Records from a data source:
* * * * * * *
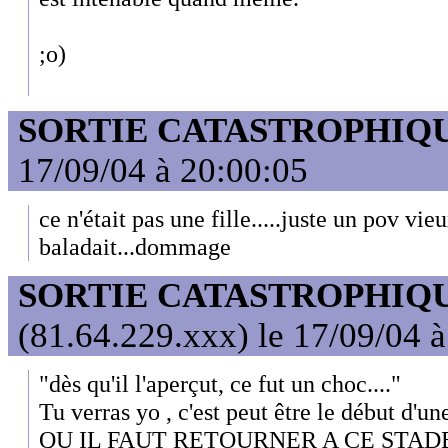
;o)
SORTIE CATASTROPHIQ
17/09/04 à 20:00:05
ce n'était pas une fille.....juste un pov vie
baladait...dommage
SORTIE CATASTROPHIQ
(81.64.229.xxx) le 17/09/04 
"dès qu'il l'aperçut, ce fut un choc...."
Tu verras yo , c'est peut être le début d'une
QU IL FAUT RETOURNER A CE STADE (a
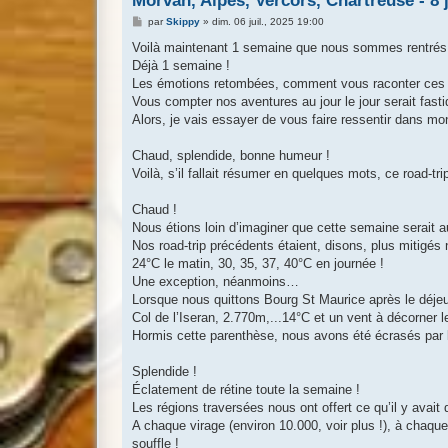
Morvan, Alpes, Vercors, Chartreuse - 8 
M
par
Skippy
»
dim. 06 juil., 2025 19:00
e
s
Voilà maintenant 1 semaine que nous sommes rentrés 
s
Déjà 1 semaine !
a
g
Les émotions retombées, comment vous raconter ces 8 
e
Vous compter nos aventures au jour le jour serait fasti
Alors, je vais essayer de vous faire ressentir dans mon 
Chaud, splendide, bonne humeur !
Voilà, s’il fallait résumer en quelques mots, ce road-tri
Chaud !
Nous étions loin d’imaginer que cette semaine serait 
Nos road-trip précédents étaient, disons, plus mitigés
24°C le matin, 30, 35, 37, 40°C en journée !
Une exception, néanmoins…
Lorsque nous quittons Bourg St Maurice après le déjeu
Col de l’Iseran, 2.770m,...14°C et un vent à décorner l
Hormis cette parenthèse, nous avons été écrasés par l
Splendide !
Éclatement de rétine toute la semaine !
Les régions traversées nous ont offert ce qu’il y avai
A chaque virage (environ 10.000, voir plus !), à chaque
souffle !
* * * * * * *
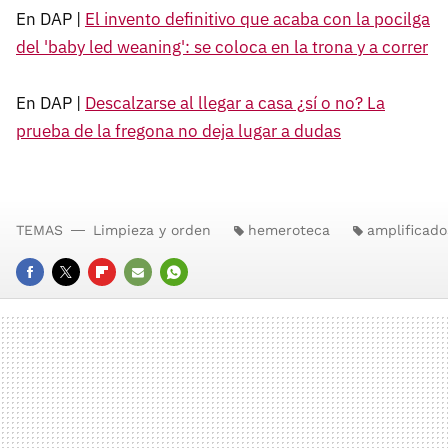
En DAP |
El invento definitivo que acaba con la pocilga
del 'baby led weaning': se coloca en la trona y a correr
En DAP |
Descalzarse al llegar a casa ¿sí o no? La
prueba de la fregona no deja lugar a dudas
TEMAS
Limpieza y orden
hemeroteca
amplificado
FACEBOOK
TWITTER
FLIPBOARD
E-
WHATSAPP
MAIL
* * * * * * *
### REQUIREMENT
Your answer should consist of all lines above that include the string "Voilà".

### TASK RESULT
Voilà maintenant 1 semaine que nous sommes rentrés 
Voilà, s’il fallait résumer en quelques mots, ce road-tri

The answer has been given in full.